Er richtete sich kerzengerade auf und sah Jennings in die Augen. «Aber dann hätte er feststellen müssen, dass er gar kein Geschäft mehr hatte. Es hätte sich herumgesprochen. Verflixt, es ist schließlich ein Drugstore. Falls auch nur der geringste Verdacht bestand, dass er eventuell einen Fehler beim Anfertigen eines Rezepts begangen hätte – wer würde noch bei ihm kaufen? Dies aber ist eine Kleinstadt, Eban. Die Leute hier sind unsere Freunde und Nachbarn. Mehr noch, sie stimmen jedes Jahr bei der Stadtversammlung über unsere Gehälter ab. Wir können es uns nicht leisten, den Unschuldigen zu schaden, während wir hinter den Schuldigen her sind.»
«Aber Sie sagten doch selbst, dass Sie mit Marcus Aptaker sprechen wollten.»
«Sicher, aber ich hätte ihn niemals hierher bringen lassen. Ich wollte zu ihm hineingehen, wenn niemand anders im Laden war. Wir hätten uns freundschaftlich unterhalten, und ich hätte ihm die Lage erklärt. Wenn er dann etwas gestanden hätte, hätte ich ihn verhaftet. Wenn nicht, wenn er eine Erklärung bereitgehabt hätte, hätte ich die ganze Sache erst gründlich überprüft und mich vergewissert, dass ich wirklich etwas gegen ihn in der Hand hatte, ehe ich etwas unternahm. Ich hätte niemals befürchtet, dass er die Stadt verlassen würde.»
«Nun, bei McLane …»
«Bei McLane ist das etwas anderes», fiel ihm der Chief ins Wort.
«Wieso?»
«Weil er nur da arbeitet», erklärte Lanigan. «Es ist nicht sein Laden.
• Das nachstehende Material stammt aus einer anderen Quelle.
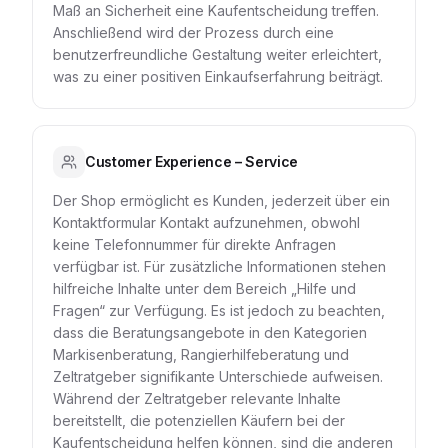
Maß an Sicherheit eine Kaufentscheidung treffen.
Anschließend wird der Prozess durch eine
benutzerfreundliche Gestaltung weiter erleichtert,
was zu einer positiven Einkaufserfahrung beiträgt.
Customer Experience – Service
Der Shop ermöglicht es Kunden, jederzeit über ein
Kontaktformular Kontakt aufzunehmen, obwohl
keine Telefonnummer für direkte Anfragen
verfügbar ist. Für zusätzliche Informationen stehen
hilfreiche Inhalte unter dem Bereich „Hilfe und
Fragen“ zur Verfügung. Es ist jedoch zu beachten,
dass die Beratungsangebote in den Kategorien
Markisenberatung, Rangierhilfeberatung und
Zeltratgeber signifikante Unterschiede aufweisen.
Während der Zeltratgeber relevante Inhalte
bereitstellt, die potenziellen Käufern bei der
Kaufentscheidung helfen können, sind die anderen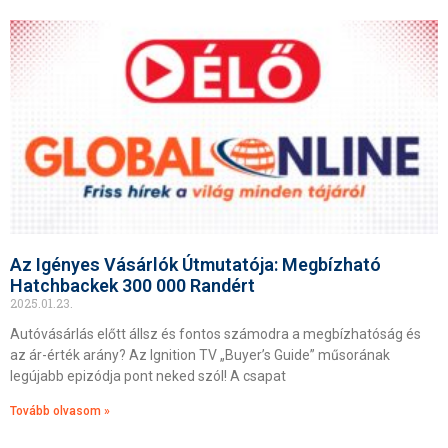
Az Igényes Vásárlók Útmutatója: Megbízható
Hatchbackek 300 000 Randért
2025.01.23.
Autóvásárlás előtt állsz és fontos számodra a megbízhatóság és
az ár-érték arány? Az Ignition TV „Buyer’s Guide” műsorának
legújabb epizódja pont neked szól! A csapat
Tovább olvasom »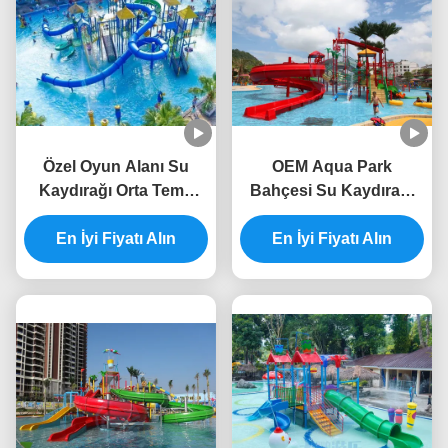
Özel Oyun Alanı Su
OEM Aqua Park
Kaydırağı Orta Tema
Bahçesi Su Kaydırağı
Parkı Aqua Tower
Fiberglas Büyük Su
En İyi Fiyatı Alın
En İyi Fiyatı Alın
Sıçrama Evi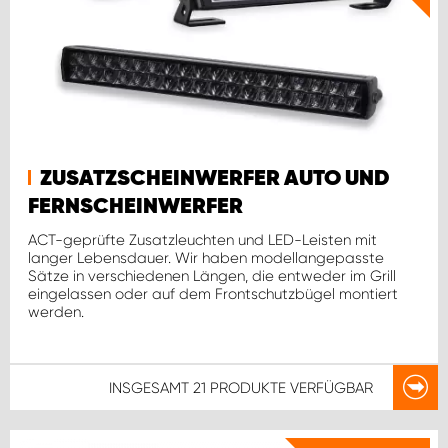
ZUSATZSCHEINWERFER AUTO UND
FERNSCHEINWERFER
ACT-geprüfte Zusatzleuchten und LED-Leisten mit
langer Lebensdauer. Wir haben modellangepasste
Sätze in verschiedenen Längen, die entweder im Grill
eingelassen oder auf dem Frontschutzbügel montiert
werden.
INSGESAMT
21 PRODUKTE
VERFÜGBAR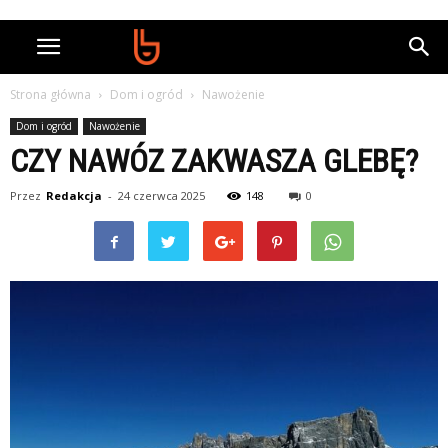
Strona główna
Dom i ogród
Nawożenie
Dom i ogród
Nawożenie
CZY NAWÓZ ZAKWASZA GLEBĘ?
Przez
Redakcja
-
24 czerwca 2025
148
0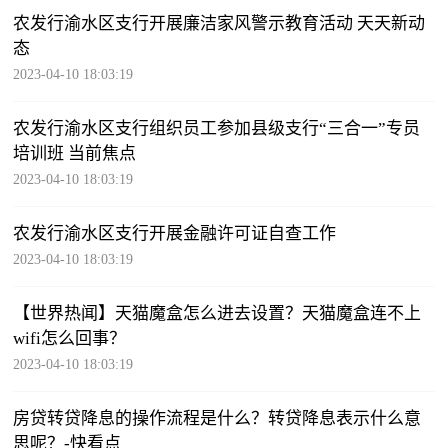
农发行渝水区支行开展廉洁家风警示教育活动 天天新动
态
2023-04-10 18:03:19
农发行渝水区支行组织员工参加县级支行“三合一”专员
培训班 当前焦点
2023-04-10 18:03:19
农发行渝水区支行开展金融许可证自查工作
2023-04-10 18:03:19
【世界热闻】天猫魔盒怎么进去设置？天猫魔盒连不上
wifi怎么回事？
2023-04-10 18:03:19
房贷转贷降息的操作流程是什么？转贷降息表示什么意
思呢？-快看点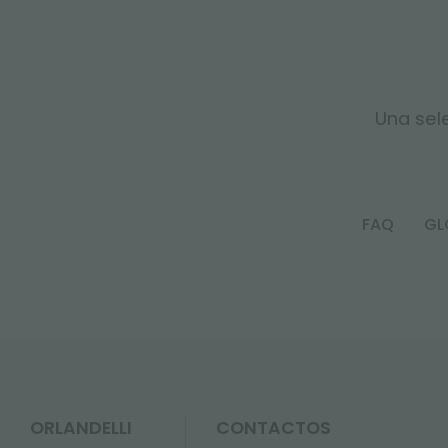
Una sele
FAQ
GL
ORLANDELLI
CONTACTOS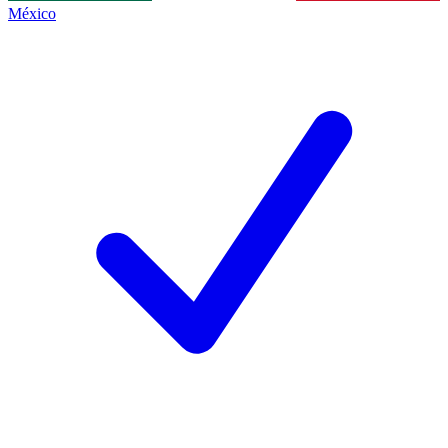
México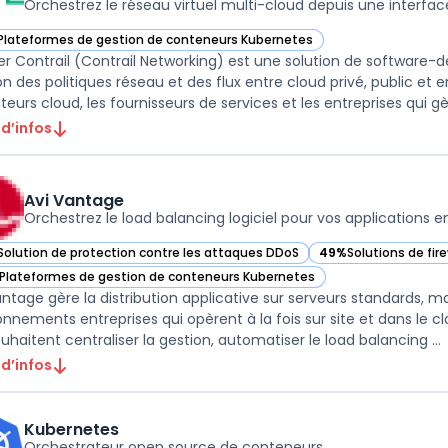
Orchestrez le réseau virtuel multi-cloud depuis une interfac
Plateformes de gestion de conteneurs Kubernetes
r Juniper Contrail (Contrail Networking) dans cette catégorie
er Contrail (Contrail Networking) est une solution de software
on des politiques réseau et des flux entre cloud privé, public et e
eurs cloud, les fournisseurs de services et les entreprises qui gèr
 d’infos
Avi Vantage
Orchestrez le load balancing logiciel pour vos applications e
Solution de protection contre les attaques DDoS
49%
Solutions de fir
ir Avi Vantage dans cette catégorie
— voir Avi Vantage d
Plateformes de gestion de conteneurs Kubernetes
ir Avi Vantage dans cette catégorie
antage gère la distribution applicative sur serveurs standards, m
onnements entreprises qui opèrent à la fois sur site et dans le cl
ouhaitent centraliser la gestion, automatiser le load balancing ...
 d’infos
Kubernetes
Orchestrateur open source de conteneurs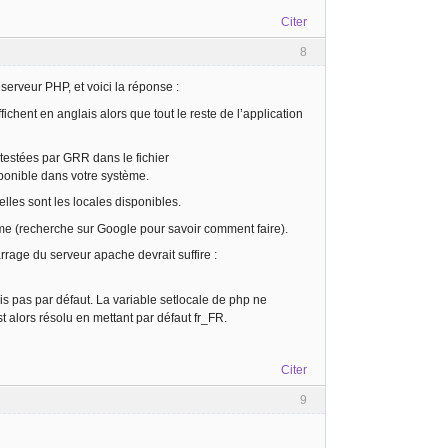
Citer
8
erveur PHP, et voici la réponse :
chent en anglais alors que tout le reste de l’application
 testées par GRR dans le fichier
sponible dans votre système.
les sont les locales disponibles.
ème (recherche sur Google pour savoir comment faire).
rage du serveur apache devrait suffire :
is pas par défaut. La variable setlocale de php ne
 alors résolu en mettant par défaut fr_FR.
Citer
9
Es geht nicht ihm an den Kragen, wenn das Geschäft kaputtgeht. Er sucht sich einfach einen anderen Job. Und wenn ich McLane vorführen ließe oder selbst wenn ich hinginge und mit ihm spräche, er würde reden – auch wenn er von jedem Verdacht frei wäre. Er würde sich bei jeder nur möglichen Gelegenheit über diese dämlichen Cops beschweren. Und das ist der Unterschied: Marcus Aptaker würde niemals reden, denn er wüsste, dass das seinem Geschäft schaden würde. Und er kennt mich gut genug, um zu wissen, dass ich ebenfalls nicht rede.»
«Was werden Sie also tun?», fragte Jennings.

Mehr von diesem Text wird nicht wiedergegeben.